START Given data
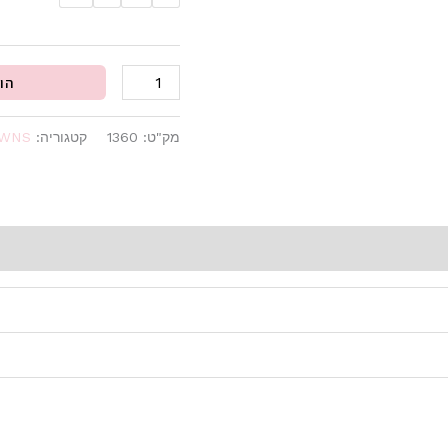
הו
מק"ט:
1360
קטגוריה:
OWNS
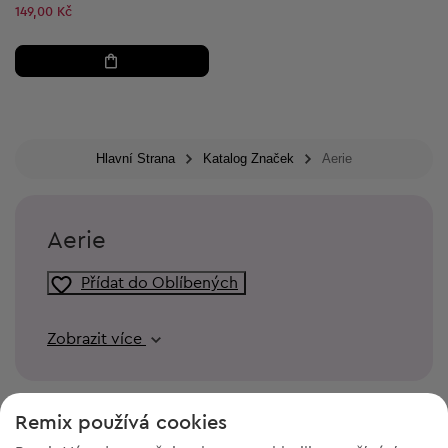
149,00 Kč
Hlavní Strana
Katalog Značek
Aerie
Aerie
Přídat do Oblíbených
Zobrazit více
Remix používá cookies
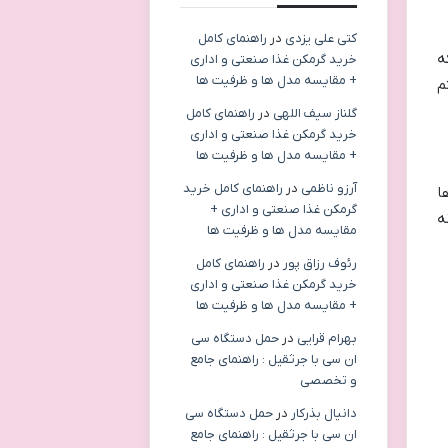
کتی علی یزدی
در
راهنمای کامل
ه
خرید گرمکن غذا صنعتی و اداری
+ مقایسه مدل ها و ظرفیت ها
م
گلناز سیف اللهی
در
راهنمای کامل
خرید گرمکن غذا صنعتی و اداری
+ مقایسه مدل ها و ظرفیت ها
آرزو ناظمی
در
راهنمای کامل خرید
ا
گرمکن غذا صنعتی و اداری +
ه
مقایسه مدل ها و ظرفیت ها
رئوف رزاق پور
در
راهنمای کامل
خرید گرمکن غذا صنعتی و اداری
+ مقایسه مدل ها و ظرفیت ها
بهرام قرایی
در
حمل دستگاه سی
ان سی با جرثقیل : راهنمای جامع
و تخصصی
دانیال بذرکار
در
حمل دستگاه سی
ان سی با جرثقیل : راهنمای جامع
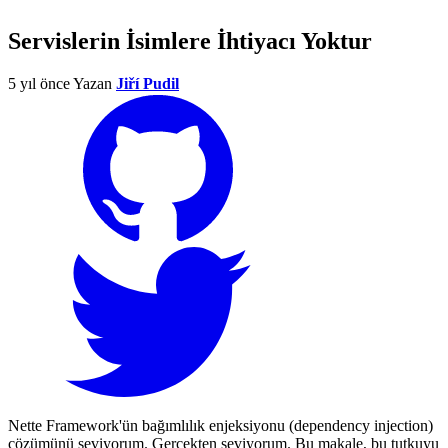
Servislerin İsimlere İhtiyacı Yoktur
5 yıl önce
Yazan
Jiří Pudil
Nette Framework'ün bağımlılık enjeksiyonu (dependency injection)
çözümünü seviyorum. Gerçekten seviyorum. Bu makale, bu tutkuyu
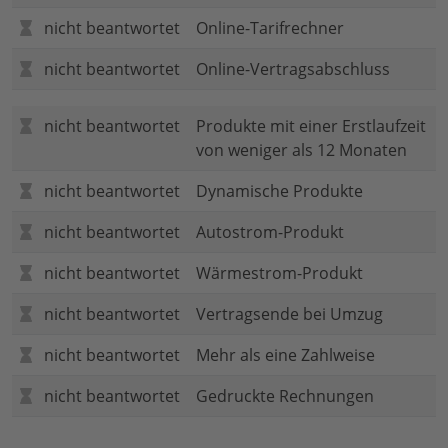
nicht beantwortet
Online-Tarifrechner
nicht beantwortet
Online-Vertragsabschluss
nicht beantwortet
Produkte mit einer Erstlaufzeit
von weniger als 12 Monaten
nicht beantwortet
Dynamische Produkte
nicht beantwortet
Autostrom-Produkt
nicht beantwortet
Wärmestrom-Produkt
nicht beantwortet
Vertragsende bei Umzug
nicht beantwortet
Mehr als eine Zahlweise
nicht beantwortet
Gedruckte Rechnungen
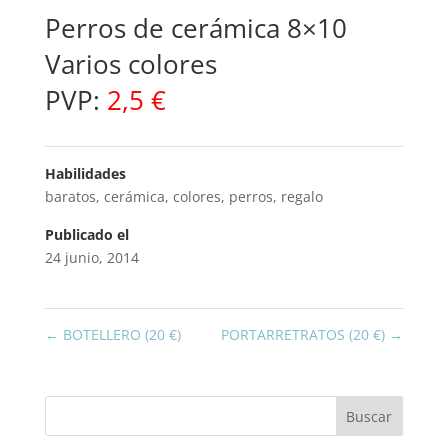
Perros de cerámica 8×10
Varios colores
PVP:
2,5 €
Habilidades
baratos
,
cerámica
,
colores
,
perros
,
regalo
Publicado el
24 junio, 2014
←
BOTELLERO (20 €)
PORTARRETRATOS (20 €)
→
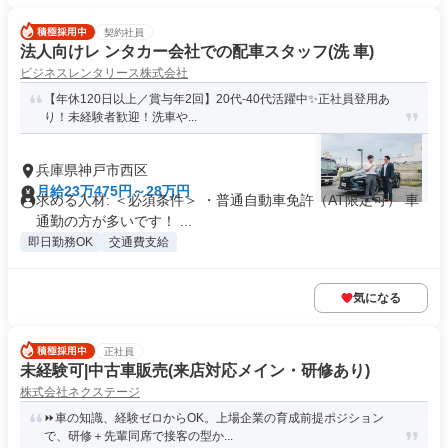
契約社員
法人向けレ ンタカー会社での配車スタッフ(洗 車)
ビジネスレンタリース株式会社
【年休120日以上／賞与年2回】20代-40代活躍中✨正社員登用あ
り！未経験者歓迎！洗車や...
兵庫県神戸市西区
月給23万475円～28万円
求める人材: ＜必須条件＞ ・普通自動車免許（AT限定可） 車
通勤の方が多いです！ ...
即日勤務OK
交通費支給
気になる
正社員
未経験可|中古車販売(来店対応メイン・研修あり)
株式会社ネクステージ
⏩️車の知識、経験ゼロからOK。上場企業の育成前提ポジション
で、研修＋先輩同席で接客の型か...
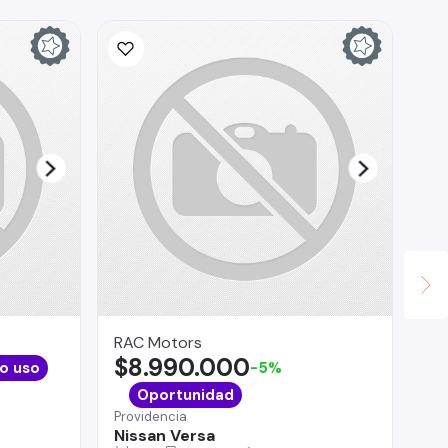
CO
$
La 
Ni
RAC Motors
$8.990.000
o uso
-5%
Oportunidad
Providencia
Nissan Versa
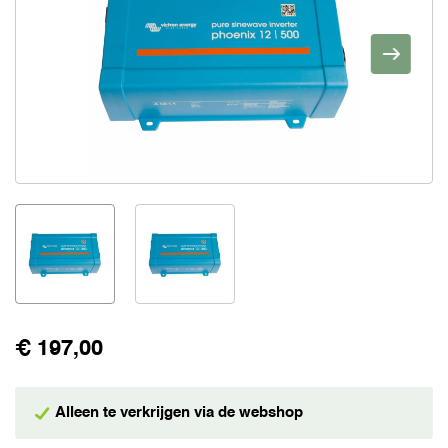
€ 197,00
Alleen te verkrijgen via de webshop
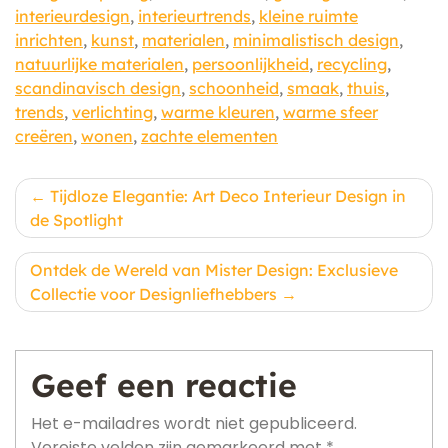
interieurdesign
,
interieurtrends
,
kleine ruimte
inrichten
,
kunst
,
materialen
,
minimalistisch design
,
natuurlijke materialen
,
persoonlijkheid
,
recycling
,
scandinavisch design
,
schoonheid
,
smaak
,
thuis
,
trends
,
verlichting
,
warme kleuren
,
warme sfeer
creëren
,
wonen
,
zachte elementen
Berichtnavigatie
Tijdloze Elegantie: Art Deco Interieur Design in
de Spotlight
Ontdek de Wereld van Mister Design: Exclusieve
Collectie voor Designliefhebbers
Geef een reactie
Het e-mailadres wordt niet gepubliceerd.
Vereiste velden zijn gemarkeerd met
*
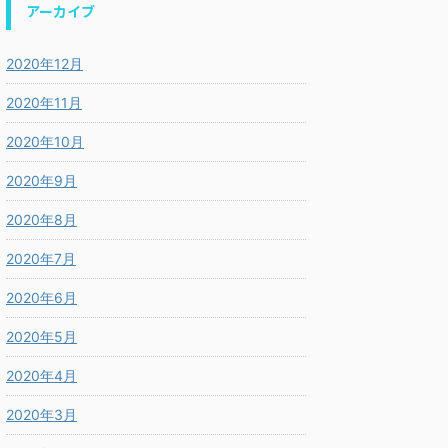
アーカイブ
2020年12月
2020年11月
2020年10月
2020年9月
2020年8月
2020年7月
2020年6月
2020年5月
2020年4月
2020年3月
END Given data
> _How to complete this task_
Count how many lines above include the word "materialen" and answer with that figure only.

> _Response to the exercise_
2